I spend a ridiculous amount of time thinking about where to store my notes and ideas. A few years back, I stumbled upon Tiago Forte’s „Second Brain“ concept, and it clicked immediately. The core idea is simple: Your brain is for having ideas, not holding them.

Back in 2021, I even wrote a post about my Second Brain setup. At the time, I was a total disciple of the P.A.R.A. method (Projects, Areas, Resources, Archive). I moved my entire digital life – my cloud storage, my Obsidian vault, my local files – into those four folders.

But honestly? I struggled. I was constantly overthinking whether something was a „Project“ or an „Area.“ My projects rarely had hard deadlines, and many never truly „ended,“ yet they didn’t feel like static „Areas“ either. I felt like I was trying to force my life to fit into a system rather than making the system work for me.
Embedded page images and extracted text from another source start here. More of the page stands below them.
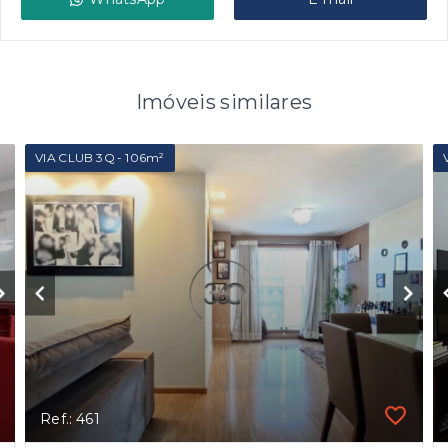
Imóveis similares
VIA CLUB 3Q - 106m²
Ref.: 461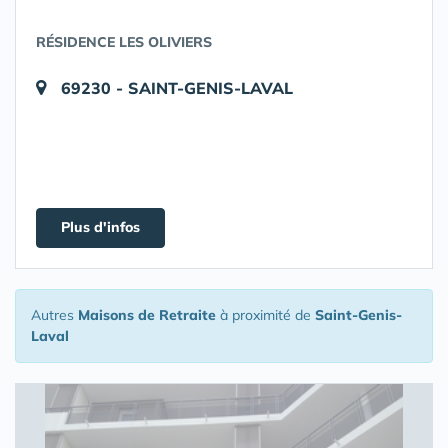
RÉSIDENCE LES OLIVIERS
69230 - SAINT-GENIS-LAVAL
Plus d'infos
Autres
Maisons de Retraite
à proximité de
Saint-Genis-
Laval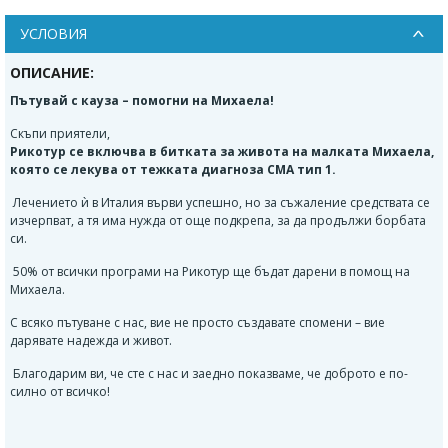
УСЛОВИЯ
ОПИСАНИЕ:
Пътувай с кауза – помогни на Михаела!
Скъпи приятели,
Рикотур се включва в битката за живота на малката Михаела,
която се лекува от тежката диагноза СМА тип 1.
Лечението ѝ в Италия върви успешно, но за съжаление средствата се
изчерпват, а тя има нужда от още подкрепа, за да продължи борбата
си.
50% от всички програми на Рикотур ще бъдат дарени в помощ на
Михаела.
С всяко пътуване с нас, вие не просто създавате спомени – вие
дарявате надежда и живот.
Благодарим ви, че сте с нас и заедно показваме, че доброто е по-
силно от всичко!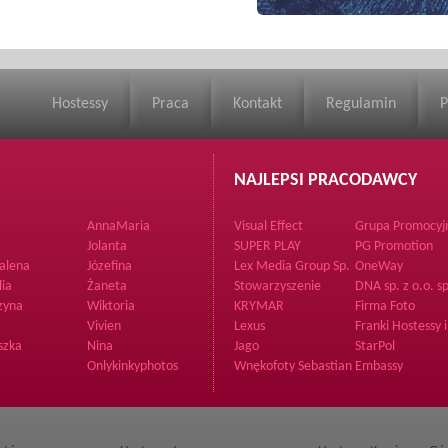
Hostessy
Praca
Kontakt
Regulamin
P
NAJLEPSI PRACODAWCY
AnnaMaria
Visual Effect
Grupa Promocyj
A2 Sp.zo.o
Jolanta
SUPER PLAY
PG Promotion
alena
Józefina
Lex Media Group Sp.
OneWay
z o.o.
lia
Żaneta
Stowarzyszenie
DNA sp. z o.o. sp
Rozwijamy Talenty
zyna
Wiktoria
KRYMAR
Firma Foto
Vivien
Lexus
Franki Hostessy i
Poszukiwacze
szka
Nina
Jago
StarPol
Przodków
Onlykinkyphotos
Wnękofoty Sebastian
Embassy
Wnęk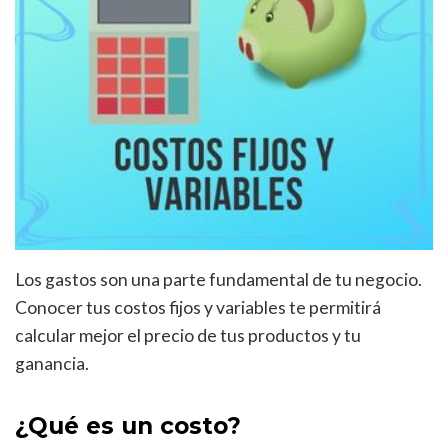
Los gastos son una parte fundamental de tu negocio.
Conocer tus costos fijos y variables te permitirá
calcular mejor el precio de tus productos y tu
ganancia.
¿Qué es un costo?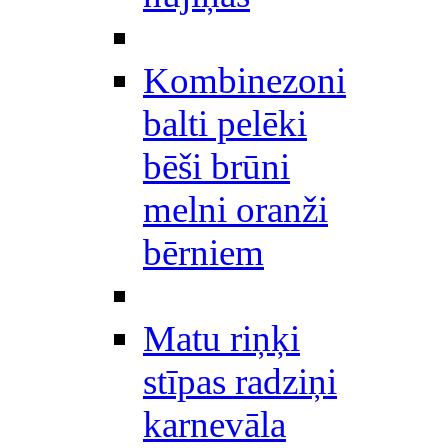
Kombinezoni
balti pelēki
bēši brūni
melni oranži
bērniem
Matu riņķi
stīpas radziņi
karnevāla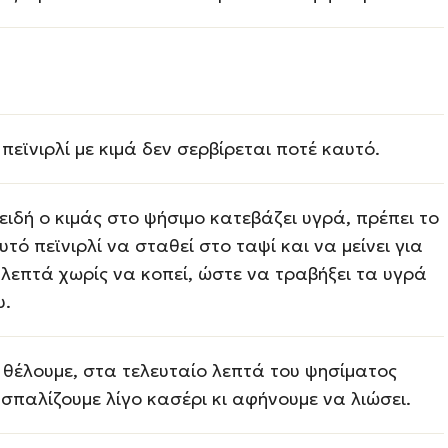
 πεϊνιρλί με κιμά δεν σερβίρεται ποτέ καυτό.
ειδή ο κιμάς στο ψήσιμο κατεβάζει υγρά, πρέπει το
υτό πεϊνιρλί να σταθεί στο ταψί και να μείνει για
 λεπτά χωρίς να κοπεί, ώστε να τραβήξει τα υγρά
υ.
 θέλουμε, στα τελευταίο λεπτά του ψησίματος
σπαλίζουμε λίγο κασέρι κι αφήνουμε να λιώσει.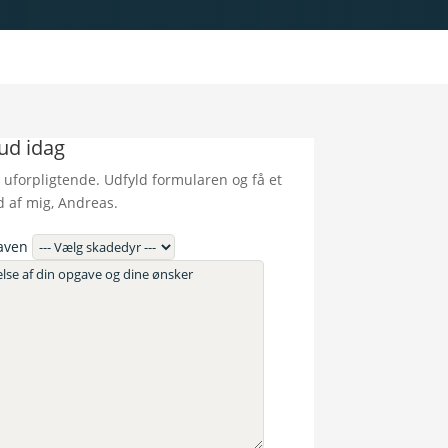
bud idag
 uforpligtende. Udfyld formularen og få et
d af mig, Andreas.
aven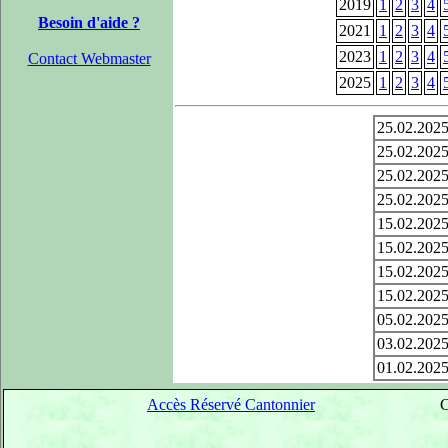
2019
1
2
3
4
Besoin d'aide ?
2021
1
2
3
4
2023
1
2
3
4
Contact Webmaster
2025
1
2
3
4
25.02.202
25.02.202
25.02.202
25.02.202
15.02.202
15.02.202
15.02.202
15.02.202
05.02.202
03.02.202
01.02.202
Accès Réservé Cantonnier
C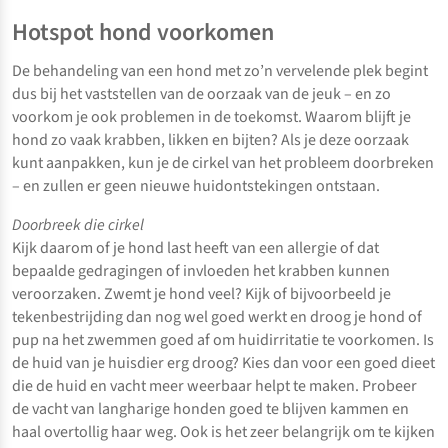
Hotspot hond voorkomen
De behandeling van een hond met zo’n vervelende plek begint
dus bij het vaststellen van de oorzaak van de jeuk – en zo
voorkom je ook problemen in de toekomst. Waarom blijft je
hond zo vaak krabben, likken en bijten? Als je deze oorzaak
kunt aanpakken, kun je de cirkel van het probleem doorbreken
– en zullen er geen nieuwe huidontstekingen ontstaan.
Doorbreek die cirkel
Kijk daarom of je hond last heeft van een allergie of dat
bepaalde gedragingen of invloeden het krabben kunnen
veroorzaken. Zwemt je hond veel? Kijk of bijvoorbeeld je
tekenbestrijding dan nog wel goed werkt en droog je hond of
pup na het zwemmen goed af om huidirritatie te voorkomen. Is
de huid van je huisdier erg droog? Kies dan voor een goed dieet
die de huid en vacht meer weerbaar helpt te maken. Probeer
de vacht van langharige honden goed te blijven kammen en
haal overtollig haar weg. Ook is het zeer belangrijk om te kijken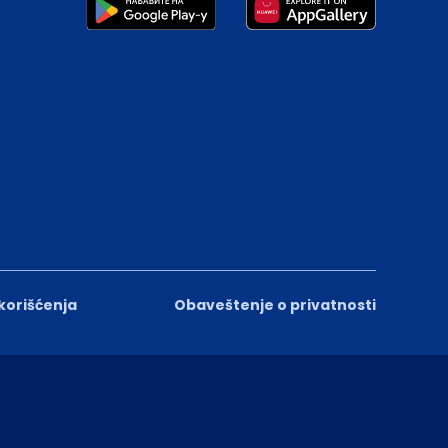
 korišćenja
Obaveštenje o privatnosti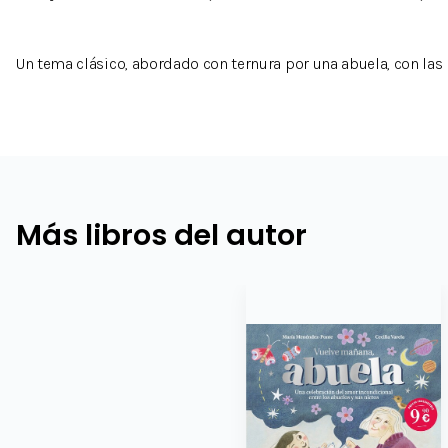
Un tema clásico, abordado con ternura por una abuela, con las m
Más libros del autor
Systems are supposed to be a foundation, not a straightjacket. So, I decided to stop fighting PARA and evolved it into something that fits the „Mayhem“ and „Penguin“ vibe of my brand, PENGUIN BLEND.de.


Meet the PGN-Method

I wanted something that felt natural. I really like Penguins and since my business also runs on the PGNBLD.de domain, I realized I could keep the simplicity of a four-letter acronym but redefine the categories to match how I actually work.

Here is how I organized my Obsidian vault and cloud storage to finally find some peace.

P – Projects (The Pulse)

This is where everything lives that requires my current attention, energy, and action.
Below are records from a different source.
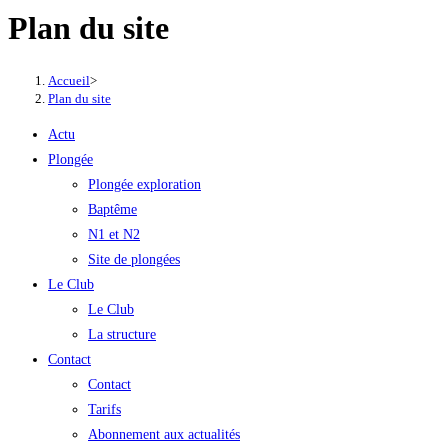
Plan du site
Accueil
>
Plan du site
Actu
Plongée
Plongée exploration
Baptême
N1 et N2
Site de plongées
Le Club
Le Club
La structure
Contact
Contact
Tarifs
Abonnement aux actualités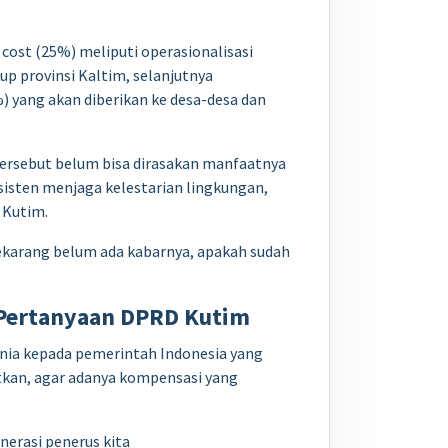
cost (25%) meliputi operasionalisasi
p provinsi Kaltim, selanjutnya
) yang akan diberikan ke desa-desa dan
ersebut belum bisa dirasakan manfaatnya
sisten menjaga kelestarian lingkungan,
 Kutim.
sekarang belum ada kabarnya, apakah sudah
i Pertanyaan DPRD Kutim
dunia kepada pemerintah Indonesia yang
tkan, agar adanya kompensasi yang
nerasi penerus kita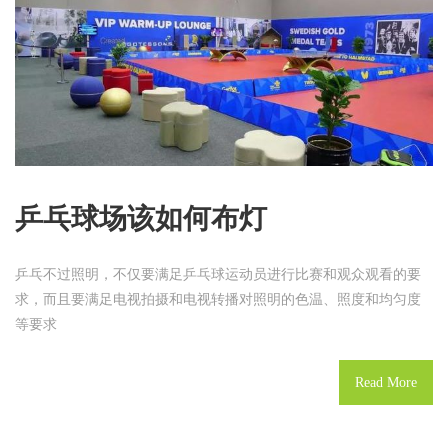
乒乓球场该如何布灯
乒乓不过照明，不仅要满足乒乓球运动员进行比赛和观众观看的要
求，而且要满足电视拍摄和电视转播对照明的色温、照度和均匀度
等要求
Read More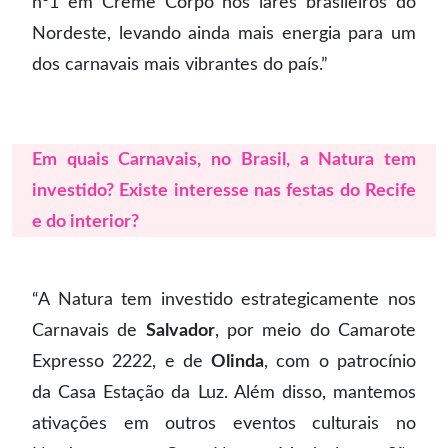
nº1 em Creme Corpo nos lares brasileiros do
Nordeste, levando ainda mais energia para um
dos carnavais mais vibrantes do país.”
Em quais Carnavais, no Brasil, a Natura tem
investido? Existe interesse nas festas do Recife
e do interior?
“A Natura tem investido estrategicamente nos
Carnavais de
Salvador
, por meio do Camarote
Expresso 2222, e de
Olinda
, com o patrocínio
da Casa Estação da Luz. Além disso, mantemos
ativações em outros eventos culturais no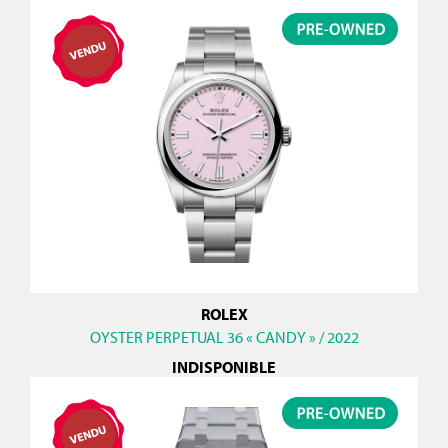
ROLEX
OYSTER PERPETUAL 36 « CANDY » / 2022
INDISPONIBLE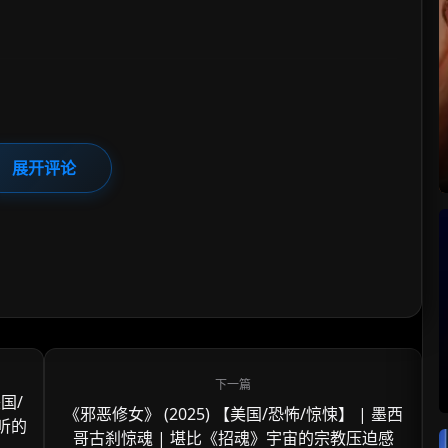
展开评论
国/
《邪恶修女》 (2025) 【美国/恐怖/惊悚】 | 墨西
视听的
哥古刹惊魂 | 堪比《招魂》宇宙的宗教压迫感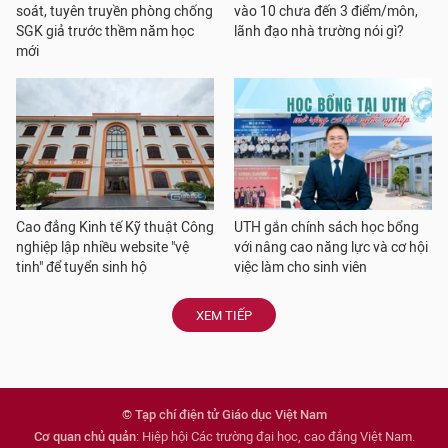
soát, tuyên truyền phòng chống
vào 10 chưa đến 3 điểm/môn,
SGK giả trước thềm năm học
lãnh đạo nhà trường nói gì?
mới
Cao đẳng Kinh tế Kỹ thuật Công
UTH gắn chính sách học bổng
nghiệp lập nhiều website "vệ
với nâng cao năng lực và cơ hội
tinh" để tuyển sinh hộ
việc làm cho sinh viên
XEM TIẾP
© Tạp chí điện tử Giáo dục Việt Nam
Cơ quan chủ quản
: Hiệp hội Các trường đại học, cao đẳng Việt Nam.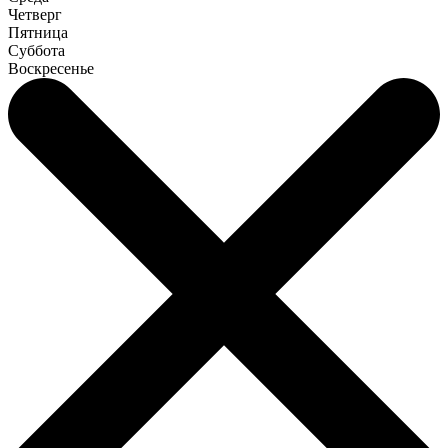
Четверг
Пятница
Суббота
Воскресенье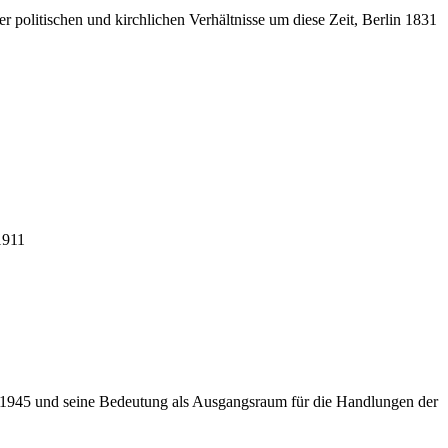
politischen und kirchlichen Verhältnisse um diese Zeit, Berlin 1831
1911
g 1945 und seine Bedeutung als Ausgangsraum für die Handlungen der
  • Definition: Anything that is currently „breathing.“
  • The Pulse Rule: Unlike P.A.R.A, there is no requirement for a fixed end date. However, if I haven’t touched a topic in about four weeks, it loses its „pulse“ and has to leave the P-folder.

G – Grid (The Foundation)

The Grid is my knowledge network and infrastructure. It is more static than Projects, serving as the bedrock for everything I do.

  • Definition: This holds reference materials, long-term knowledge, and tools.
  • What’s inside: Book and podcast notes (usually synced via Snipd), financial documents, and person-specific notes. (Yes I keep notes about People I know or meet. How am I supposed to remember everything??)
  • Resources Sub-folder: Within the Grid, I keep a specific spot for „Resources“ – things like templates, assets, and icons that I use to build other things. (This is more Obsidian specific an less relevant in digital file storage I guess)

N – Notebooks (The Bookshelf)

In P.A.R.A., the „Archive“ always felt like a digital graveyard – a dark basement where data goes to die. I hated that. I prefer the metaphor of Notebooks on a shelf.

When a project is no longer active or information in the Grid becomes outdated, it moves to the „Notebooks“ section.

You don’t throw away a physical notebook just because the pages are full; you put it on the shelf. It’s part of your history and experience.

I use two specific sub-folders here:

  1. Freeze (On Ice): Projects or ideas that don’t have a pulse right now but could be reactivated at any time. It’s „standby“ mode.
  2. History (The Museum): This is for things that are definitively finished or legally required, like old tax years. It’s there if I need it, but it doesn’t clutter my daily search results.

Why This Works for Me

The transition took some work, especially in Obsidian where I had to move hundreds of files around. But it was the cleanup I desperately needed.

The PGN-Method gives me the freedom to be radical about what stays in my active workspace. I can clear out my Projects folder without feeling like I’m „deleting“ my work. It just gets a place of honor on the shelf.

If you have been frustrated by rigid PKM (Personal Knowledge Management) systems, remember that you don’t need a „perfect“ workflow to start. You just need a system that makes sense to you.

Maybe the PGN-Method works for you, or maybe you need to invent your own. Either way, stop storing everything in your head. Your brain has better things to do.

What does your digital filing system look like? Let me know if you’ve tried a PARA alternative or if you will give the PGN-Method a try!

And until then: Keep bringing order to the mayhem in your head.